5 Tips to Help Couples Strengthen Financial Compatibility
Love and finances go together whether we want to believe it or not & the topic is critically important for couples to address. Here are five tips to help couples strengthen financial compatibility.
Create a Fun Money Fund: Try to work some “allowance” money into the budget: money that each of you can spend on whatever the heck you want, no questions asked from your partner. This can help avoid money fights.
Assign Roles & Set Money Dates: Decide who will be the primary bookkeeper, so that you can ensure all bills get paid on time and that accounts don’t become overdrawn. However, make sure that the non-bookkeeping partner is kept informed of what’s going on. Consider a monthly or quarterly money date where you review the budget to see what went well, what went wrong and see if you need to make adjustments. It’s also a good time to discuss any upcoming expenses such as vacations, holidays or home repairs needed.
Discuss Money Quirks: Unless you’re just getting started in life, chances are you are both bringing pretty engrained financial habits into your relationship and there are likely to be some conflicts. Try to learn about each other’s habits, discuss non-judgmentally which habits are working and which might be harmful, then try to adopt a hybrid approach that mixes in the good habits and works to negate any bad.

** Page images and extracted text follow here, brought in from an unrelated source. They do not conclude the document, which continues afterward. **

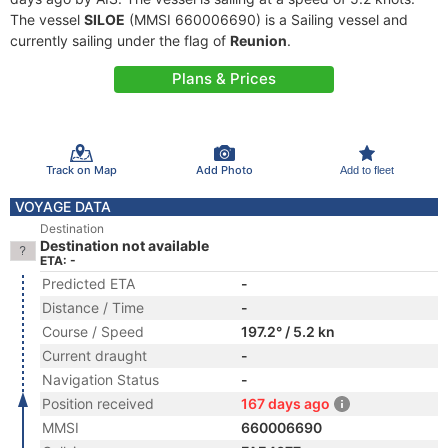
The vessel
SILOE
(MMSI 660006690) is a Sailing vessel and
currently sailing under the flag of
Reunion
.
Plans & Prices
Track on Map
Add Photo
Add to fleet
VOYAGE DATA
Destination
Destination not available
ETA: -
Predicted ETA
-
Distance / Time
-
Course / Speed
197.2° / 5.2 kn
Current draught
-
Navigation Status
-
Position received
167 days ago
MMSI
660006690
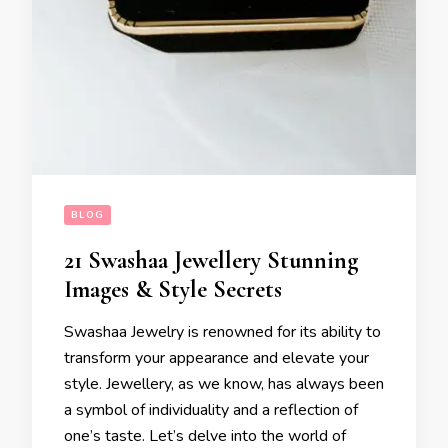
BLOG
21 Swashaa Jewellery Stunning
Images & Style Secrets
Swashaa Jewelry is renowned for its ability to
transform your appearance and elevate your
style. Jewellery, as we know, has always been
a symbol of individuality and a reflection of
one’s taste. Let’s delve into the world of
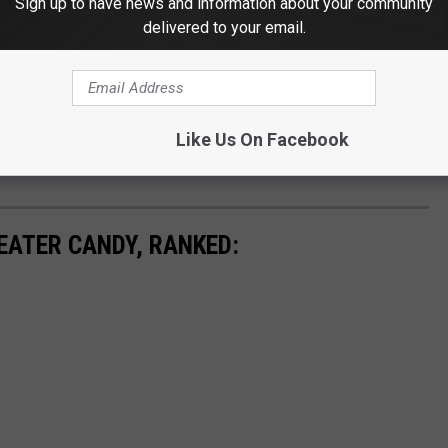
Sign up to have news and information about your community
delivered to your email.
Like Us On Facebook
EATER CANDY, RANKED:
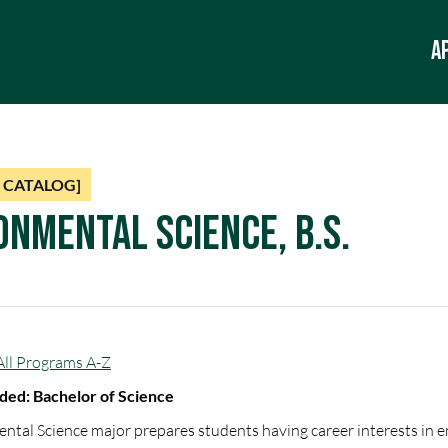
A
 CATALOG]
onmental Science, B.S.
All Programs A-Z
ed: Bachelor of Science
ntal Science major prepares students having career interests in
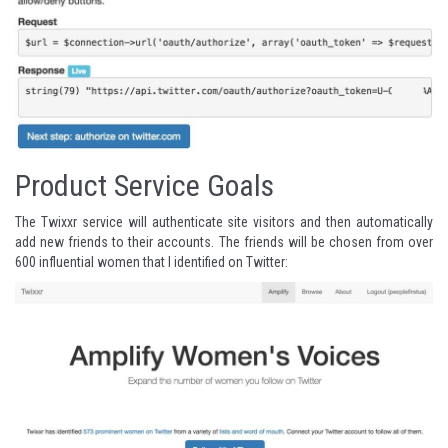
Product Service Goals
The
Twixxr service
will authenticate site visitors and then automatically
add new friends to their accounts. The friends will be chosen from over
600 influential women that I identified on Twitter
:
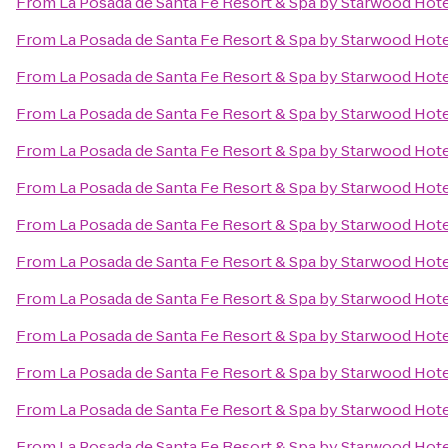
From
La Posada de Santa Fe Resort & Spa by Starwood Hot
From
La Posada de Santa Fe Resort & Spa by Starwood Hot
From
La Posada de Santa Fe Resort & Spa by Starwood Hot
From
La Posada de Santa Fe Resort & Spa by Starwood Hot
From
La Posada de Santa Fe Resort & Spa by Starwood Hot
From
La Posada de Santa Fe Resort & Spa by Starwood Hot
From
La Posada de Santa Fe Resort & Spa by Starwood Hot
From
La Posada de Santa Fe Resort & Spa by Starwood Hot
From
La Posada de Santa Fe Resort & Spa by Starwood Hot
From
La Posada de Santa Fe Resort & Spa by Starwood Hot
From
La Posada de Santa Fe Resort & Spa by Starwood Hot
From
La Posada de Santa Fe Resort & Spa by Starwood Hot
From
La Posada de Santa Fe Resort & Spa by Starwood Hot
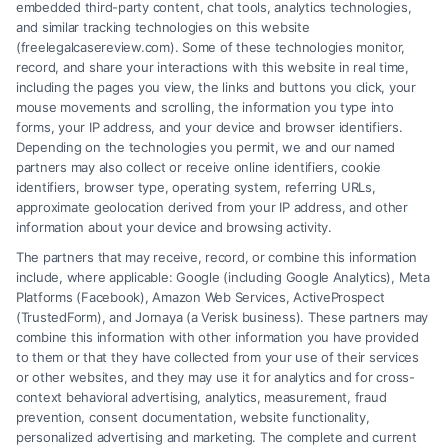
embedded third-party content, chat tools, analytics technologies,
and similar tracking technologies on this website
(freelegalcasereview.com). Some of these technologies monitor,
record, and share your interactions with this website in real time,
including the pages you view, the links and buttons you click, your
mouse movements and scrolling, the information you type into
forms, your IP address, and your device and browser identifiers.
Depending on the technologies you permit, we and our named
partners may also collect or receive online identifiers, cookie
identifiers, browser type, operating system, referring URLs,
approximate geolocation derived from your IP address, and other
How to Avoid Low Insurance Settlement Offers
information about your device and browsing activity.
The partners that may receive, record, or combine this information
include, where applicable: Google (including Google Analytics), Meta
Platforms (Facebook), Amazon Web Services, ActiveProspect
(TrustedForm), and Jornaya (a Verisk business). These partners may
combine this information with other information you have provided
to them or that they have collected from your use of their services
Legal Campaign Disclaimer: FreeLegalCaseReview (the “Site”) is not a
or other websites, and they may use it for analytics and for cross-
law firm and not a lawyer referral service; nor is it a substitute for hiring
context behavioral advertising, analytics, measurement, fraud
an attorney or law firm. Any information displayed or provided on the
prevention, consent documentation, website functionality,
Site is for personal use only. This Site offers no legal, business, or tax
personalized advertising and marketing. The complete and current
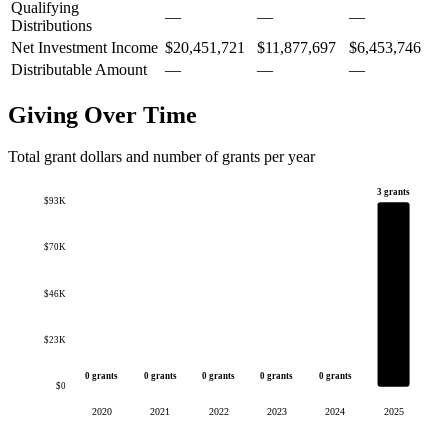
Qualifying
—
—
—
Distributions
Net Investment Income
$20,451,721
$11,877,697
$6,453,746
Distributable Amount
—
—
—
Giving Over Time
Total grant dollars and number of grants per year
3 grants
$93K
$70K
$46K
$23K
0 grants
0 grants
0 grants
0 grants
0 grants
$0
2020
2021
2022
2023
2024
2025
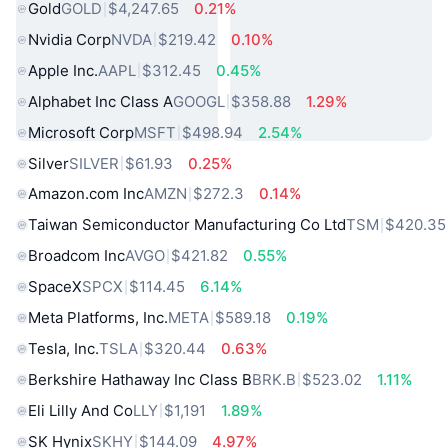
Gold
GOLD
$4,247.65
0.21%
Nvidia Corp
NVDA
$219.42
0.10%
Apple Inc.
AAPL
$312.45
0.45%
Alphabet Inc Class A
GOOGL
$358.88
1.29%
Microsoft Corp
MSFT
$498.94
2.54%
Silver
SILVER
$61.93
0.25%
Amazon.com Inc
AMZN
$272.3
0.14%
Taiwan Semiconductor Manufacturing Co Ltd
TSM
$420.35
Broadcom Inc
AVGO
$421.82
0.55%
SpaceX
SPCX
$114.45
6.14%
Meta Platforms, Inc.
META
$589.18
0.19%
Tesla, Inc.
TSLA
$320.44
0.63%
Berkshire Hathaway Inc Class B
BRK.B
$523.02
1.11%
Eli Lilly And Co
LLY
$1,191
1.89%
SK Hynix
SKHY
$144.09
4.97%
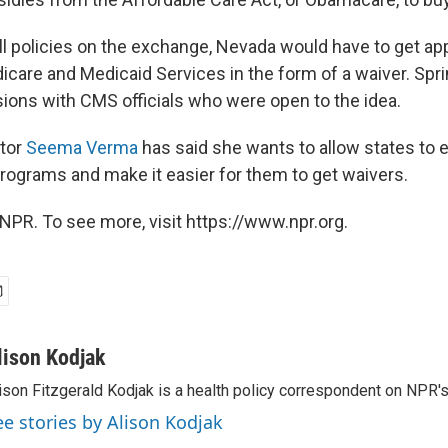
ell policies on the exchange, Nevada would have to get ap
icare and Medicaid Services in the form of a waiver. Spr
ions with CMS officials who were open to the idea.
tor
Seema Verma
has said she wants to allow states to 
programs and make it easier for them to get waivers.
NPR. To see more, visit https://www.npr.org.
lison Kodjak
ison Fitzgerald Kodjak is a health policy correspondent on NPR'
ee stories by Alison Kodjak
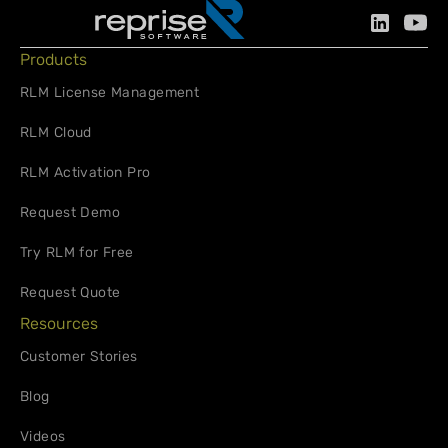
Products
RLM License Management
RLM Cloud
RLM Activation Pro
Request Demo
Try RLM for Free
Request Quote
Resources
Customer Stories
Blog
Videos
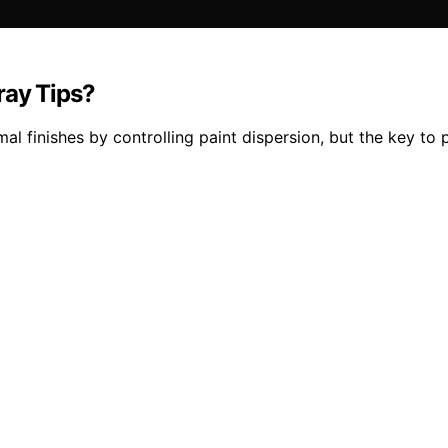
ray Tips?
imal finishes by controlling paint dispersion, but the key 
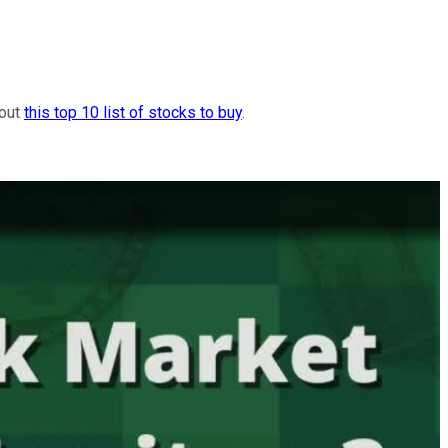
 out
this top 10 list of stocks to buy
.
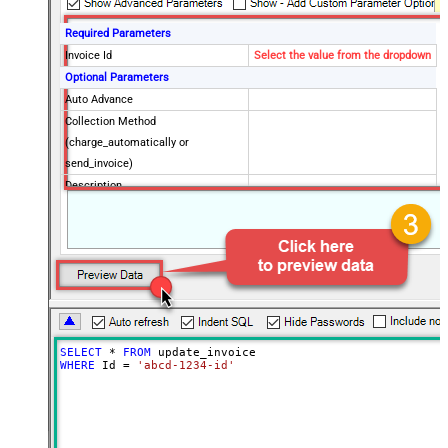
Required Parameters
Invoice Id
Select the value from the dropdown
Optional Parameters
Auto Advance
Collection Method
(charge_automatically or
send_invoice)
Description
Account Tax Id
Application Fee Amount
Days Until Due (Can be set if
Collection Method = send_invoice)
Default Payment Method Id
Default Source
Default Tax Rates
SELECT
*
FROM
Discounts Coupon Id
WHERE
 Id 
=
'abcd-1234-id'
Discounts Discount Id
Due Date
Footer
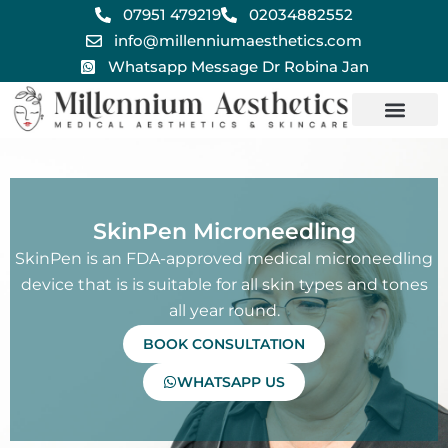
Skip
07951 479219
02034882552
to
info@millenniumaesthetics.com
content
Whatsapp Message Dr Robina Jan
SkinPen Microneedling
SkinPen is an FDA-approved medical microneedling
device that is is suitable for all skin types and tones
all year round.
BOOK CONSULTATION
WHATSAPP US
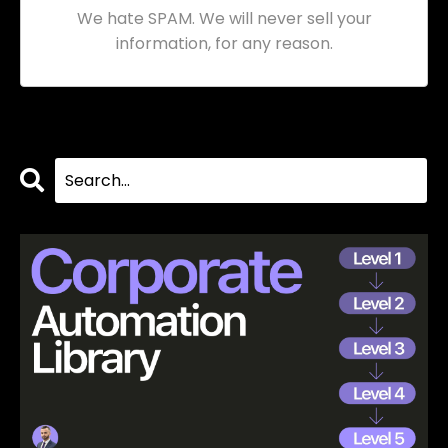
We hate SPAM. We will never sell your
information, for any reason.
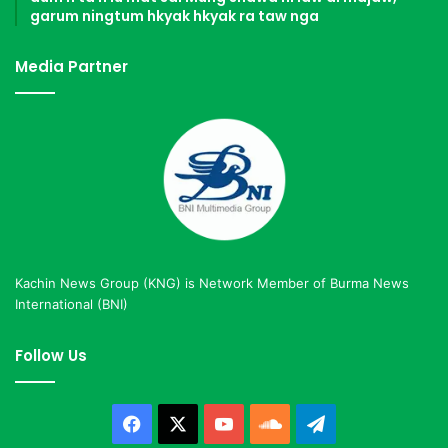
garum ningtum hkyak hkyak ra taw nga
Media Partner
Kachin News Group (KNG) is Network Member of Burma News
International (BNI)
Follow Us
Facebook
X
YouTube
SoundCloud
Telegram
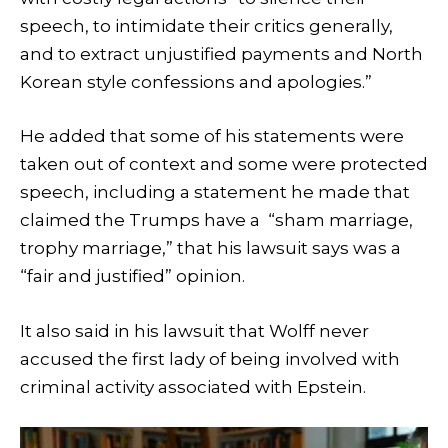
speech, to intimidate their critics generally,
and to extract unjustified payments and North
Korean style confessions and apologies.”
He added that some of his statements were
taken out of context and some were protected
speech, including a statement he made that
claimed the Trumps have a “sham marriage,
trophy marriage,” that his lawsuit says was a
“fair and justified” opinion.
It also said in his lawsuit that Wolff never
accused the first lady of being involved with
criminal activity associated with Epstein.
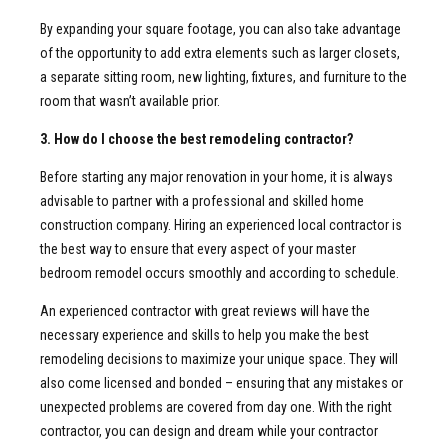
By expanding your square footage, you can also take advantage
of the opportunity to add extra elements such as larger closets,
a separate sitting room, new lighting, fixtures, and furniture to the
room that wasn’t available prior.
3. How do I choose the best remodeling contractor?
Before starting any major renovation in your home, it is always
advisable to partner with a professional and skilled home
construction company. Hiring an experienced local contractor is
the best way to ensure that every aspect of your master
bedroom remodel occurs smoothly and according to schedule.
An experienced contractor with great reviews will have the
necessary experience and skills to help you make the best
remodeling decisions to maximize your unique space. They will
also come licensed and bonded – ensuring that any mistakes or
unexpected problems are covered from day one. With the right
contractor, you can design and dream while your contractor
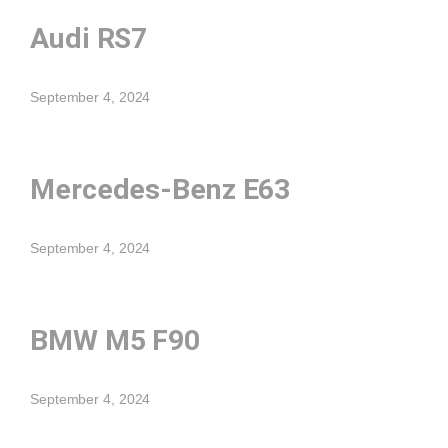
Audi RS7
September 4, 2024
Mercedes-Benz E63
September 4, 2024
BMW M5 F90
September 4, 2024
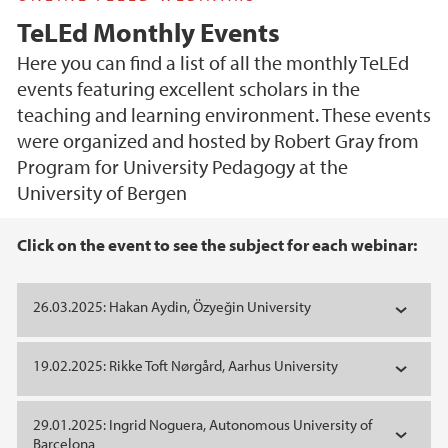
TeLEd Monthly Events
Here you can find a list of all the monthly TeLEd
events featuring excellent scholars in the
teaching and learning environment. These events
were organized and hosted by Robert Gray from
Program for University Pedagogy at the
University of Bergen
Main content
Click on the event to see the subject for each webinar:
26.03.2025: Hakan Aydin, Özyeğin University
19.02.2025: Rikke Toft Nørgård, Aarhus University
29.01.2025: Ingrid Noguera, Autonomous University of
Barcelona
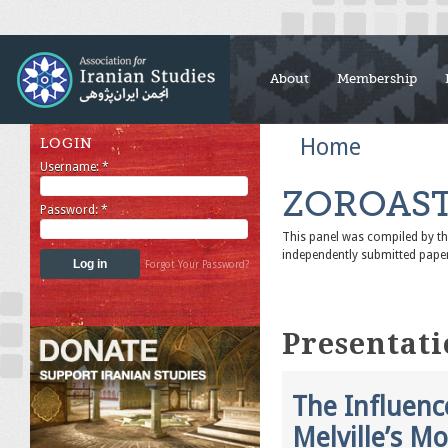
About
Membership
Home
LOGIN
Username:
*
ZOROAST
Password:
*
This panel was compiled by 
independently submitted pape
Forgot Your Password?
Presentati
The Influenc
Melville’s M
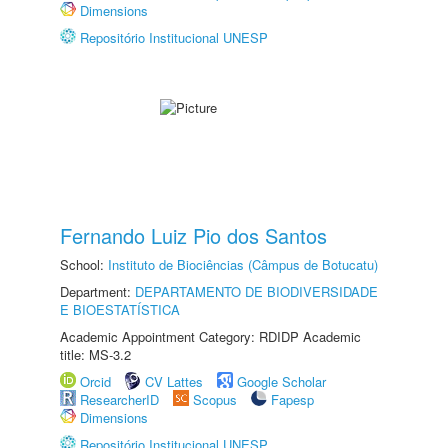
Dimensions
Repositório Institucional UNESP
Fernando Luiz Pio dos Santos
School:
Instituto de Biociências (Câmpus de Botucatu)
Department:
DEPARTAMENTO DE BIODIVERSIDADE
E BIOESTATÍSTICA
Academic Appointment Category: RDIDP Academic
title: MS-3.2
Orcid
CV Lattes
Google Scholar
ResearcherID
Scopus
Fapesp
Dimensions
Repositório Institucional UNESP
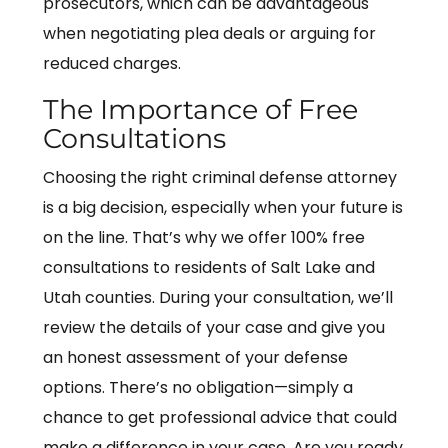
prosecutors, which can be advantageous
when negotiating plea deals or arguing for
reduced charges.
The Importance of Free
Consultations
Choosing the right criminal defense attorney
is a big decision, especially when your future is
on the line. That’s why we offer 100% free
consultations to residents of Salt Lake and
Utah counties. During your consultation, we’ll
review the details of your case and give you
an honest assessment of your defense
options. There’s no obligation—simply a
chance to get professional advice that could
make a difference in your case. Are you ready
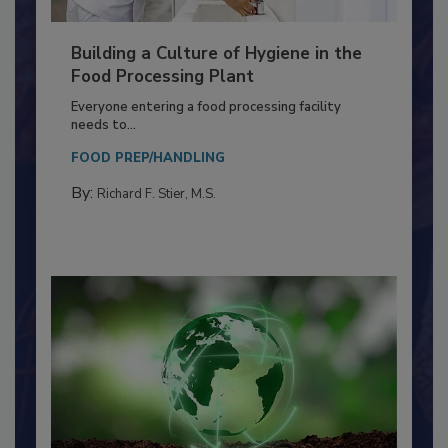
Building a Culture of Hygiene in the
Food Processing Plant
Everyone entering a food processing facility
needs to...
FOOD PREP/HANDLING
By:
Richard F. Stier, M.S.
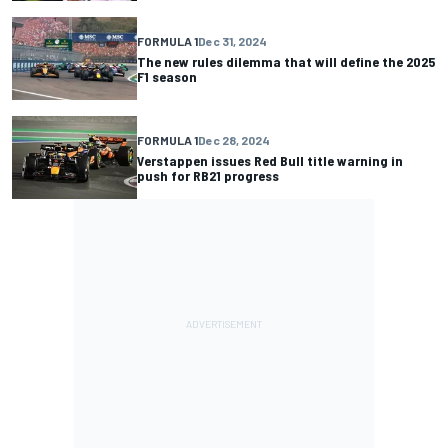
FORMULA 1
Dec 31, 2024
The new rules dilemma that will define the 2025
F1 season
FORMULA 1
Dec 28, 2024
Verstappen issues Red Bull title warning in
push for RB21 progress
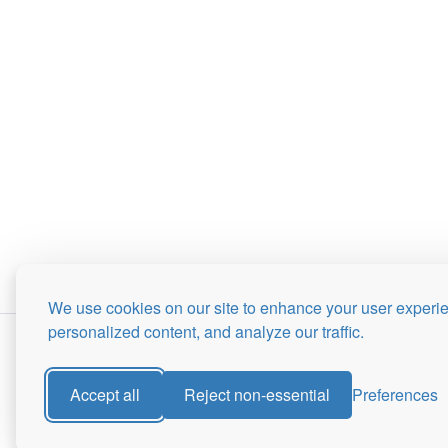
We use cookies on our site to enhance your user experi
personalized content, and analyze our traffic.
Accept all
Reject non-essential
Preferences
Site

Establish Spending Plan: Budgeting as a couple is different than doing it yourself because there is a lot more room for error – figuring out how you’ll keep each other apprised of whether or not you’re going over budget is a key problem to solve. Some couples choose to keep separate spending accounts so they don’t have to worry about accidentally both spending the last dollars in a joint account. Some couples have a joint bill-paying account where both contribute, while others throw it all together and then just spend cash on non-essentials, which helps to control over-spending on wants.
Set Joint-Goals: Budgeting as a couple can often lead to more over-spending, if you are both earning and your combined incomes add up to more than your needs. Take care that before you adjust spending to match the higher income that you set some savings goals together, perhaps starting off more aggressively to tackle things you may have previously found tough to save for when it was just your income.